The Cook Islands is mulling a new name to better reflect its indigenous Polynesian identity.
The Cook Islands is mulling a change of its colonial-era name to a new one that reflects its indigenous Polynesian identity, government officials say.
"I am quite happy to look at a traditional name for our country which more reflects the true Polynesian nature of our island nation," said Cook Islands Deputy Prime Minister, Mark Brown, according to Radio New Zealand.
The government's support to leave behind the colonial past comes after Pa Marie Ariki, a tribal leader or paramount chief, convened a committee in January to choose a new name for the nation, which has a population of 21,000 inhabitants spread across 15 islands.
The committee, which is evaluating 60 possible names from public submissions, hopes to shortlist the top contender by next month, which will be sent to the government for further action.
Danny Mataroa, who heads the name change committee, said the names being considered incorporate several elements that are important to the inhabitants such as Christianity, Maori heritage and national pride.
"It must also be easy to say," he added.
The archipelago was inhabited by Polynesians from Tahiti in the 6th century, according to historians.

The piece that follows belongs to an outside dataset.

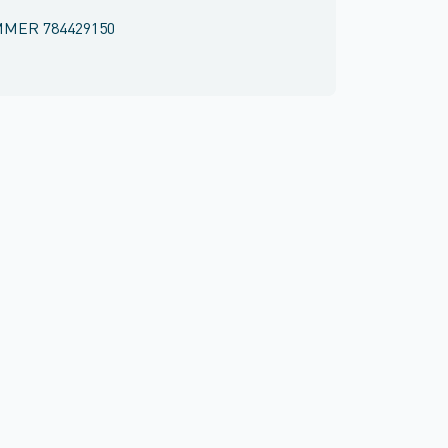
MMER
784429150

In 1595, Spanish sailor Alvaro de Menda a de Neira sighted the islands and named them "San Bernardo" (Saint Bernard) while in 1606, Portuguese navigator Pedro Fernandes de Queiros, a subject of the King of Spain, became the first European to set foot on the islands and renamed the region "Gente Hermosa" (Beautiful People).
British explorer James Cook visited the islands in 1773 and 1777 and named them "Hervey Islands."

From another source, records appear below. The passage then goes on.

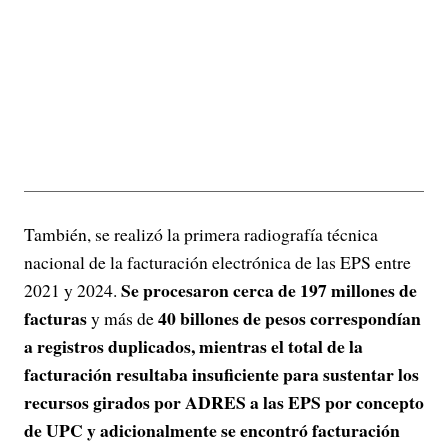
También, se realizó la primera radiografía técnica
nacional de la facturación electrónica de las EPS entre
Se procesaron cerca de 197 millones de
2021 y 2024.
facturas
40 billones de pesos correspondían
y más de
a registros duplicados, mientras el total de la
facturación resultaba insuficiente para sustentar los
recursos girados por ADRES a las EPS por concepto
de UPC y adicionalmente se encontró facturación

Finally, in the 1820s appeared the first documents referring to the archipelago as Cook Islands, its current name.
The Cook Islands became a British protectorate in 1888 and was included within the boundaries of New Zealand in 1901 until 1965, when Wellington granted it autonomy.
Earlier attempts to change the name of Cook Islands, which is a self-governing territory in free association with New Zealand, were unsuccessful, including a national referendum in the middle of 1999 in which citizens voted to retain the name.
"This is the first time we've actually gone this far," said Mataroa, who added that the previous referendum failed as it was based on the deliberations of the archipelago's main island Rarotonga, where 75 per cent of the population lives.
This time, traditional leaders from all 12 of the country's inhabited islands took part in the process although the committee is seeking to avoid a referendum owing to the costs involved.